CNOOC Ltd., a unit of China’s largest offshore oil producer, said earnings more than doubled in the first quarter after crude prices rebounded and domestic demand has risen sharply. Sales rose to 30.5 billion yuan (4.46 billion dollars) of 13.95 billion yuan during the same period last year, according to a company statement released in Beijing based on the exchange of Hong Kong today. CNOOC did not provide a figure the company quarterly profit reports than half and full year earnings.
The average realized price for a barrel of oil produced by CNOOC rose 81 percent to $ 75.37 in the first quarter while output rose 31.9 percent, the statement said. The company, which announced its biggest foreign acquisition last month, aims to boost production by as much as 27 per cent this year to win the rising oil prices and demand from China.
“The turnover in the first quarter was 25.3 per cent of our annual guidance based on an average of $ 80 a barrel price of Brent crude oil, which means that it is possible to upgrade through rising oil prices the second quarter, “Gordon Kwan, head of energy research at regional Mirae Asset Securities Ltd. in Hong Kong said in an e-mail. Brent futures averaged $ 85.40 a barrel this month.
CNOOC has made five discoveries off the coast of China in the first quarter, the company said. Three projects have OnStream in the period of nine planned for this year, he said.
Capital expenditures
Capital expenditures decreased 22.7 percent to 5.8 billion yuan between January and March. The company expects to maintain its capital expenditure budget of 7.9 billion dollars this year, he developed several projects, President Yang Hua told reporters during a teleconference.
Production increased from the equivalent of 67.3 million barrels in the first quarter, according statement today.
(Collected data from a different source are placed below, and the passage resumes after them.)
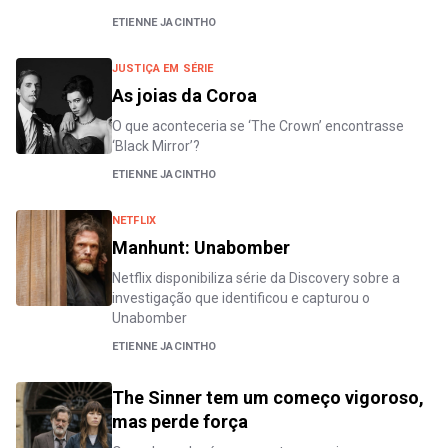
ETIENNE JACINTHO
JUSTIÇA EM SÉRIE
As joias da Coroa
O que aconteceria se ‘The Crown’ encontrasse
‘Black Mirror’?
ETIENNE JACINTHO
NETFLIX
Manhunt: Unabomber
Netflix disponibiliza série da Discovery sobre a
investigação que identificou e capturou o
Unabomber
ETIENNE JACINTHO
The Sinner tem um começo vigoroso,
mas perde força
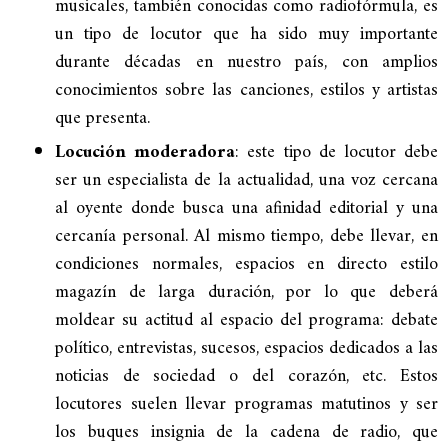
musicales, también conocidas como radiofórmula, es
un tipo de locutor que ha sido muy importante
durante décadas en nuestro país, con amplios
conocimientos sobre las canciones, estilos y artistas
que presenta.
Locución moderadora
: este tipo de locutor debe
ser un especialista de la actualidad, una voz cercana
al oyente donde busca una afinidad editorial y una
cercanía personal. Al mismo tiempo, debe llevar, en
condiciones normales, espacios en directo estilo
magazín de larga duración, por lo que deberá
moldear su actitud al espacio del programa: debate
político, entrevistas, sucesos, espacios dedicados a las
noticias de sociedad o del corazón, etc. Estos
locutores suelen llevar programas matutinos y ser
los buques insignia de la cadena de radio, que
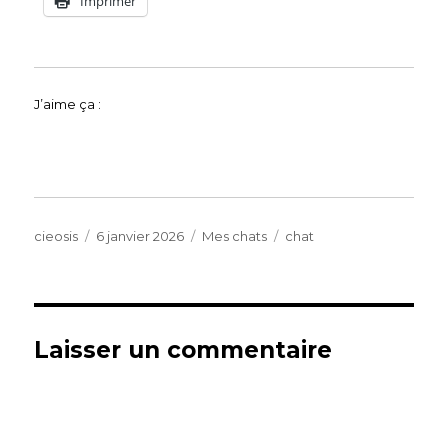
Imprimer
J’aime ça :
Auteur
Publié
Catégories
Étiquettes
cieosis
6 janvier 2026
Mes chats
chat
le
Laisser un commentaire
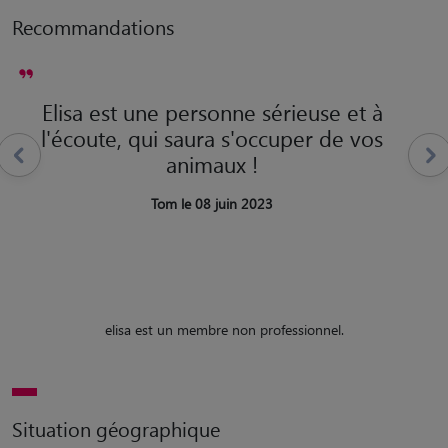
Recommandations
Elisa est une personne sérieuse et à
l'écoute, qui saura s'occuper de vos
animaux !
Tom le 08 juin 2023
elisa est un membre non professionnel.
Situation géographique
Crude oil production climbed 30.4 per cent to 55 million barrels, production overseas has jumped 155.6 percent, said Yang.
Nearly 70 percent of CNOOC are active in mainland China and almost all of its income comes from oil and gas.
“These strong results provide strong support for achieving our goal of 2010,” Chairman Fu Chengyu said in statement.
The company is also an oil producer of China’s third largest, agreed March 14 to pay $ 3.1 billion for a stake of half in Argentina oil producer Bridas Corp., as part of efforts to increase reserves. The transaction can be completed in the first half if all approvals have been obtained from the government, CNOOC said today.
The company is looking for overseas acquisitions will create value for shareholders, “Yang said in the conference call. He did not elaborate.
Shares Rise
The shares have risen 62 percent over the last 12 months Hong Kong trading, compared with a gain of 44 per cent by the benchmark Hang Seng in the same period. CNOOC fell 1.75 percent at HK $ 13.50 close of trading prior to announcement. Twenty-five of the 36 analysts surveyed by Bloomberg rate the shares as a purchase. ” Four analysts rate the stock a copy. ”
Profits up 44 percent to 42.4 billion yuan this year on higher production and demand, according to the median estimate of 16 analysts compiled by Bloomberg.
CNOOC expects to produce between 275 million and 290 million barrels of oil equivalent this year, the energy supplier said on February 2. The company said this month it resumed production of Huizhou fields. Fields, off the coast of southern China were hit by a typhoon in September last year. They represent about 4 percent of production based on figures for 2008 production.
Typhoon Damage
Crude oil production from the eastern South China Sea has dropped 22 percent to 9.8 million barrels in the first quarter, mainly due to the typhoon, Yang said today.
parent state-controlled society had access to gas fields BG Group Plc in Queensland, as part of an agreement to buy liquefied natural gas company Curtis LNG in Australia with the largest Export of fuel.
BG and China National Offshore Oil Corp. has signed an agreement on March 24 to supply 3.6 million tonnes of LNG per year for 20 years.